Lighting with loft

Started by ellbaker, May 25, 2011, 10:45:41 PM

Previous topic - Next topic

0 Members and 1 Guest are viewing this topic.

ellbaker

I am doing the rough in for electric and am wondering how others have placed lights in the main room with the loft. My main floor is cathedral ceiling with a 14' loft area in a 34' room. I plan on putting a light with fan 8' from the gable wall on the exposed beam. I doubt this will be enough light for this large of a room. What is your lighting lay out?

Is it also good to have some light come on in the loft when the living room light is on?  It seems to me that it may feel dark if the loft is not lighted when the living room light is on.

dug

I am working on the same thing now in a similar situation,

I am also hanging a fan/light in the center of the open area but from the ceiling and extending it to just above the rafter ties. I also built a little 18 inch wide shelf/beam along the middle of the tall gable wall to stiffen it up (as suggested by Don P) and am putting can lights there. Also I am installing a few sconces on the walls directing light up for ambience. I was thinking of putting a few small lights on the beams but will probably skip it to keep things simple, and there's always lamps if that isn't enough.


ScottA

I have a large fan with a light hanging from the center of my vaulted cieling. I also have a light under the loft and several around the edges of the room. The fan light alone is fine for most things.

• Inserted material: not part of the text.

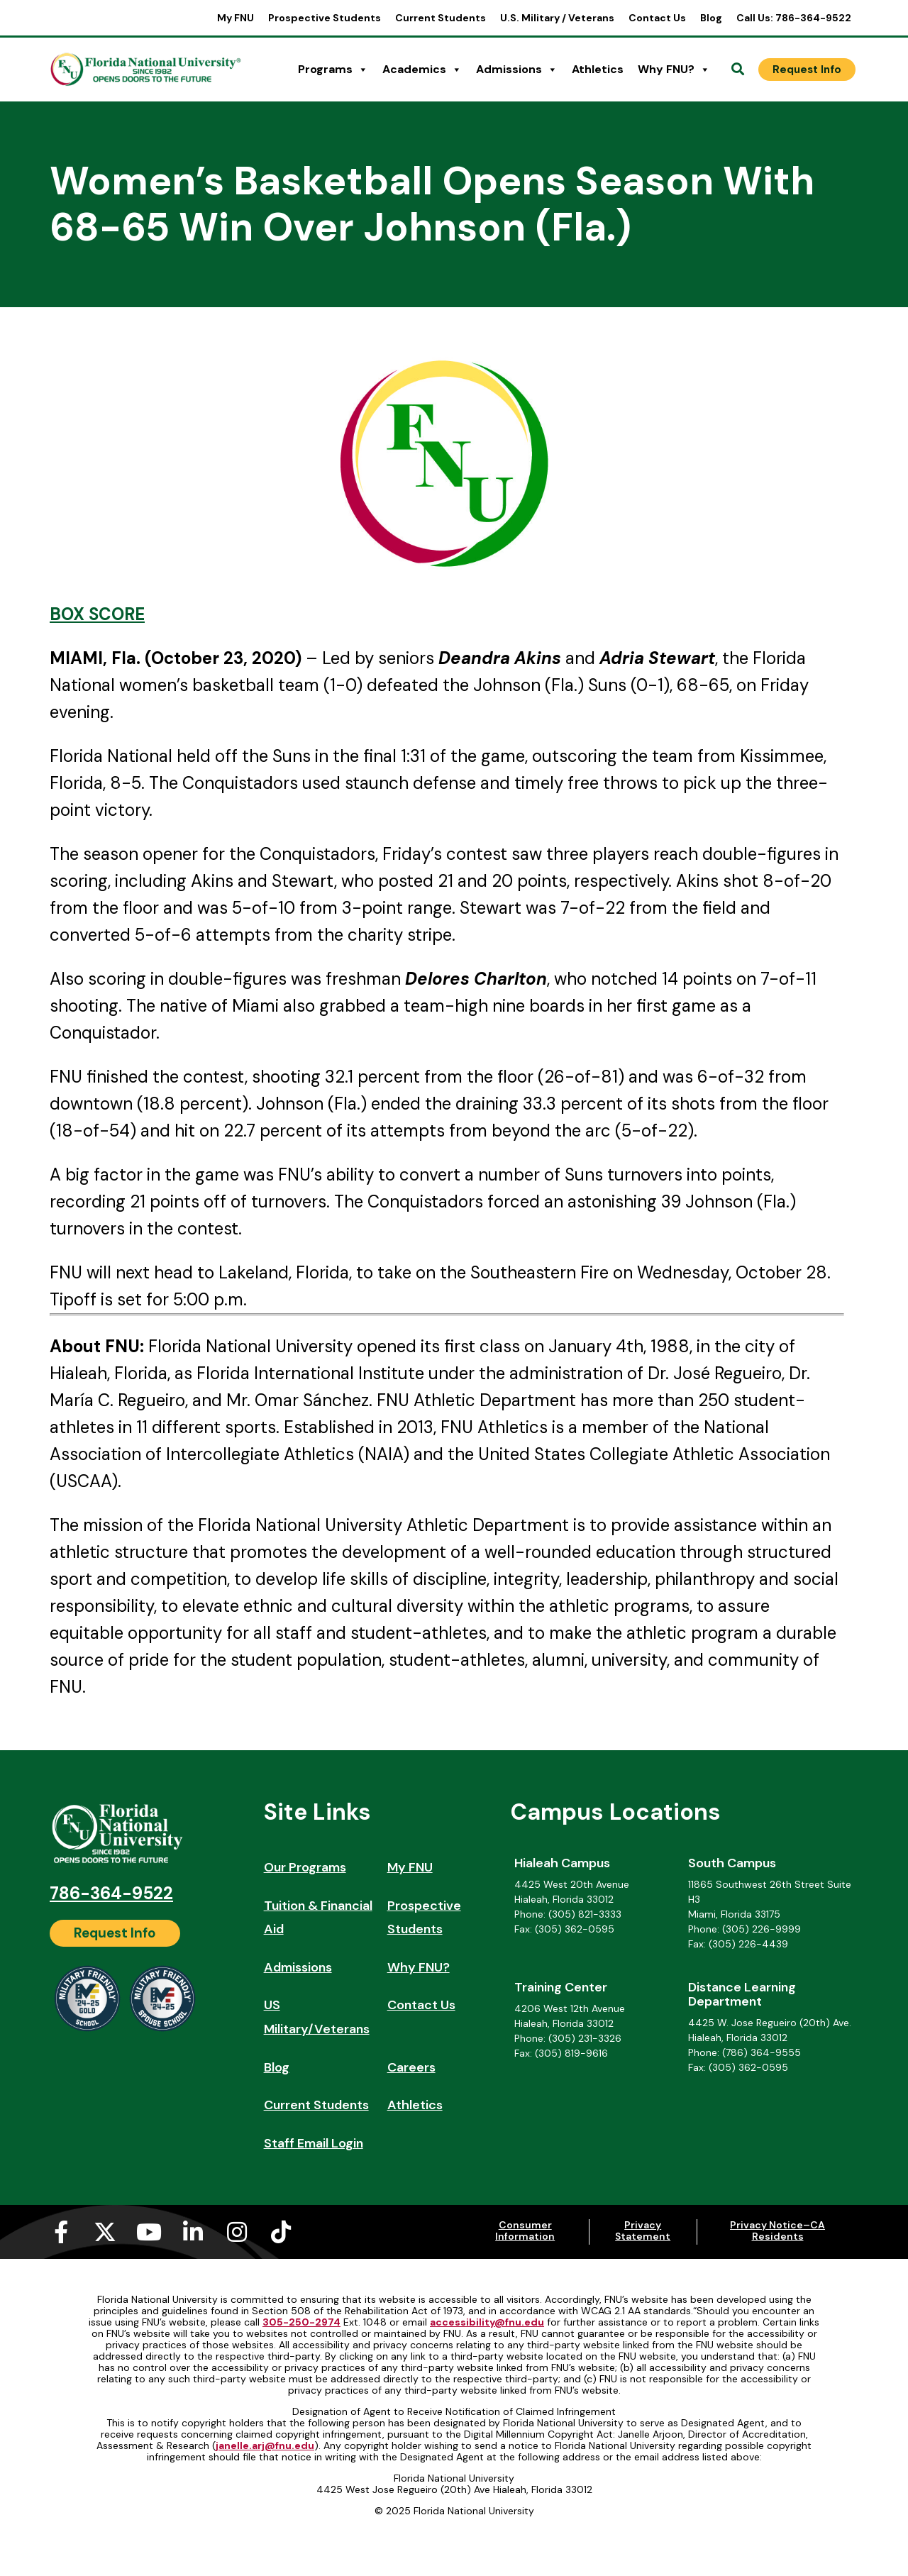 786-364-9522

If we are playing games at the table I need to turn more lights on but there's plenty of light.

davidj

Our lighting in the main room of our 20x30 is:

i) two wall lights on the "lounge" side of the great room
ii) one hanging light in the "dining" area (one of these)
iii) two recessed lights in the "kitchen" area
iv) a wall light in the loft that is 3-way switchable from the same box as the kitchen light as well as a local switch
v) a couple of high switched outlets at each end for decorative lights (Lisa's suggestion - we've got windows high in the gable wall and apparently they're perfect for surrounding with Christmas lights!)

At this point it's difficult to know how well the whole setup works as we've got scaffolding in the dining area and $1000 of pine sitting in the lounge area, but it seems fine.  But being on solar, and usually having only two of us there, I wanted to be selective about which bits are lit -  100W of solar capacity buys you a lot of switches, boxes and romex! 

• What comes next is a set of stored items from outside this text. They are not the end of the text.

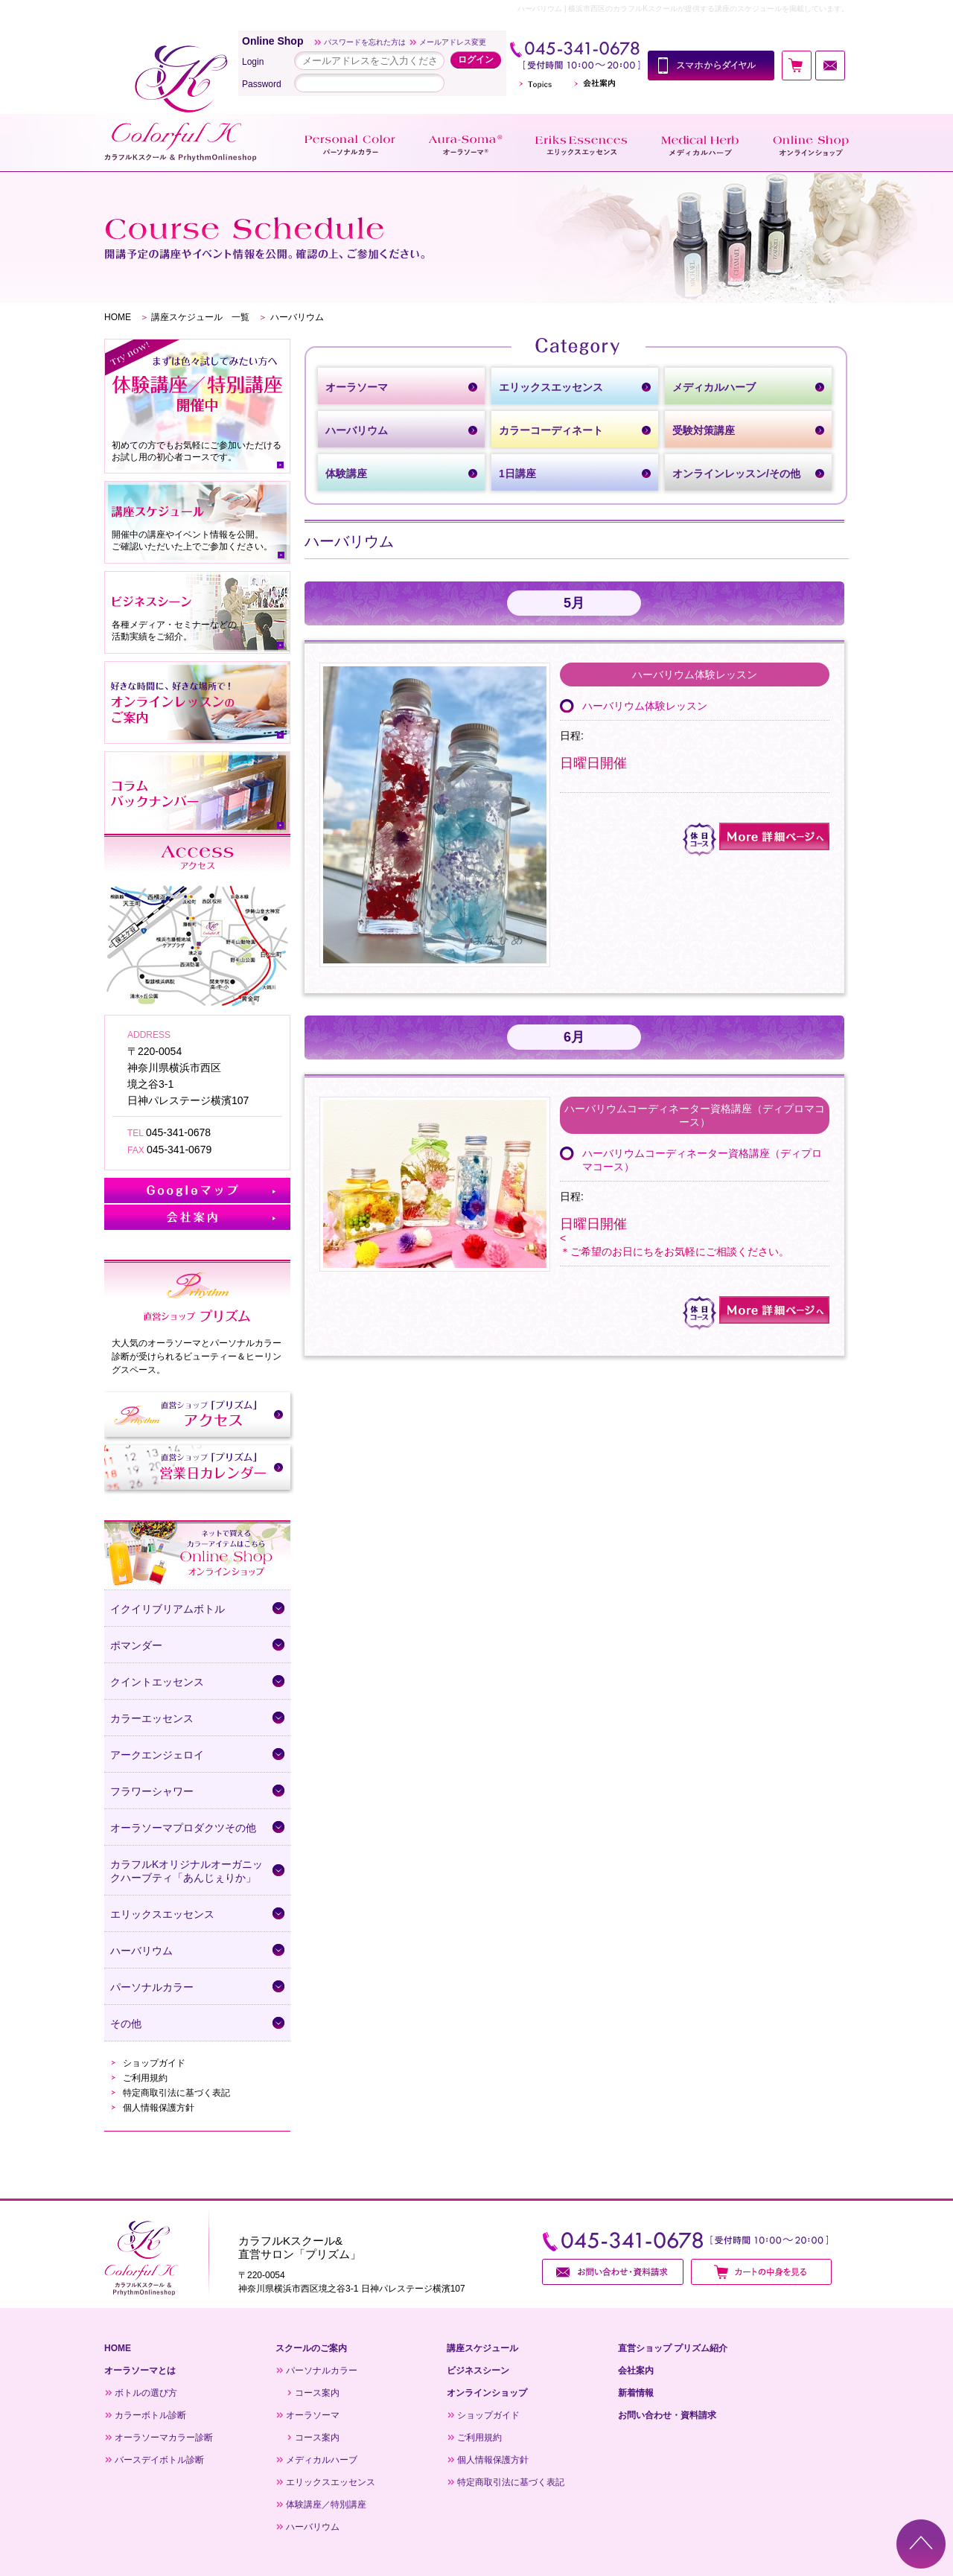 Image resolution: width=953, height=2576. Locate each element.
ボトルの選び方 (146, 2393)
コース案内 (317, 2393)
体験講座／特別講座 (326, 2504)
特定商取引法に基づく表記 (176, 2093)
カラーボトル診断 (150, 2415)
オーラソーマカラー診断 (164, 2437)
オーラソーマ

But if I was doing it again I'd try and skip the recessed lights. They're on the cathedral ceiling so they're maybe 12' above the floor - CA code requires they be fluorescent and consequently they don't give out a lot of usable light.  I'd just stiick with undercabinet lighting and maybe throw up another wall fixture nearby on one of the other circuits.  And I think the "decorative" light circuits are only there due to my marital status!!

rwanders

#4
I struggled with this problem too---didn't want to put recessed lights in ceiling. Considered putting some track lights along the ridge beam but didn't want to mar a great looking beam. I have a 14' by 4' wide walkway from loft across center of open area to second floor porch---ended up putting some nice track lights along both sides of walkway on dimmer switches--some floods pointed up to light up the beautiful t&g ceiling. Works pretty well and I can actually reach the fixtures from walkway to adjust or change bulbs.

The difficulty of getting to light fixtures on the cathedral ceiling which was 24' off open area and up to 15 feet off loft floor was a major barrier to placing lights in ceiling or on ridge beam for me.  Had a similar situation on a townhouse----the d___ light fixture on bottom of fan was 20' above a staircase---thank god it never burned out.

I put a wall sconce on the stair landing and more wall sconces on the gable end of the 10x24 loft. added a ceiling fan/light  8' from gable end of walkway. Stairwell and loft sconces were switched so we could energize from first floor. Wall fixture above kitchen sink/stove area plus a few floor and table lights and the dark Alaskan nights were good to go.